Dennis Wilson (Beach Boys)
Dennis Carl Wilson (December 4, 1944 – December 28, 1983) was an American musician, singer, and songwriter who co-founded the Beach Boys. He is best remembered as their drummer and as the middle brother of bandmates Brian and Carl Wilson. Dennis was the only true surfer in the Beach Boys, and his personal life exemplified the "California Myth" that the band's early songs often celebrated. He was also known for his brief association with then-aspiring songwriter Charles Manson, who was later convicted of murder conspiracy.

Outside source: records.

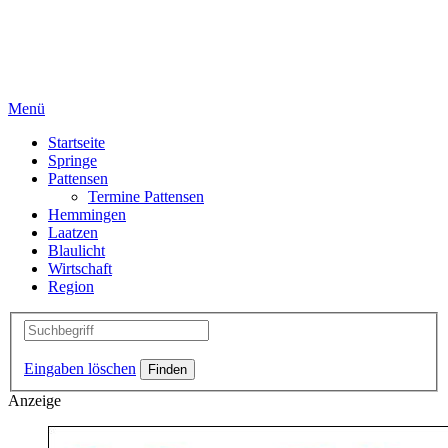
Menü
Startseite
Springe
Pattensen
Termine Pattensen
Hemmingen
Laatzen
Blaulicht
Wirtschaft
Region
Eingaben löschen
Anzeige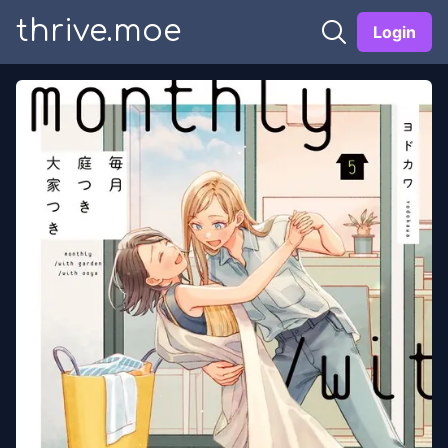
thrive.moe
Login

Dennis served mainly on drums and backing vocals for the Beach Boys from its formation until his death in 1983. While he was allowed few lead vocals in the 1960s, his prominence as a singer-songwriter increased into the 1970s. His original songs for the group included "Little Bird" (1968), "Forever" (1970), and "Slip On Through" (1970). Although uncredited, he also helped pen "You Are So Beautiful", a hit for Joe Cocker in 1974. His only solo album, Pacific Ocean Blue (1977), was released to warm reviews, but a moderate commercial reception. Written and recorded over a span of several years, the album peaked on US record charts at number 96 during a 12-week stay. Sessions for a follow-up, Bambu, disintegrated before Wilson's death.

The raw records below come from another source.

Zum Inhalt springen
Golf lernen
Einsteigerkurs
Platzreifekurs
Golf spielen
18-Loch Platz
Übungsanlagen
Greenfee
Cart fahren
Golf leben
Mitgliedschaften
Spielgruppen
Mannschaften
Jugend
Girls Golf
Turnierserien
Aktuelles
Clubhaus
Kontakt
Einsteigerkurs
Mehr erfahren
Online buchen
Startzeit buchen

In 1988, Dennis was inducted into the Rock and Roll Hall of Fame posthumously as a member of the Beach Boys. Author Tony Sclafani summarized Dennis' legacy: "By all appearances the happy-go-lucky Beach Boy, Dennis Wilson lived out the proverbial live-fast-die-young motto. ... His wild side masked an underside that was, by turns, brooding, self-loathing, sensitive, and anxious. Dennis’s music reflected his edginess and exhibited little of his happy charm, setting it apart from Brian’s music. Dennis never sang about fun, and no images of surfboards or surfer girls ever appear in a Dennis Wilson song."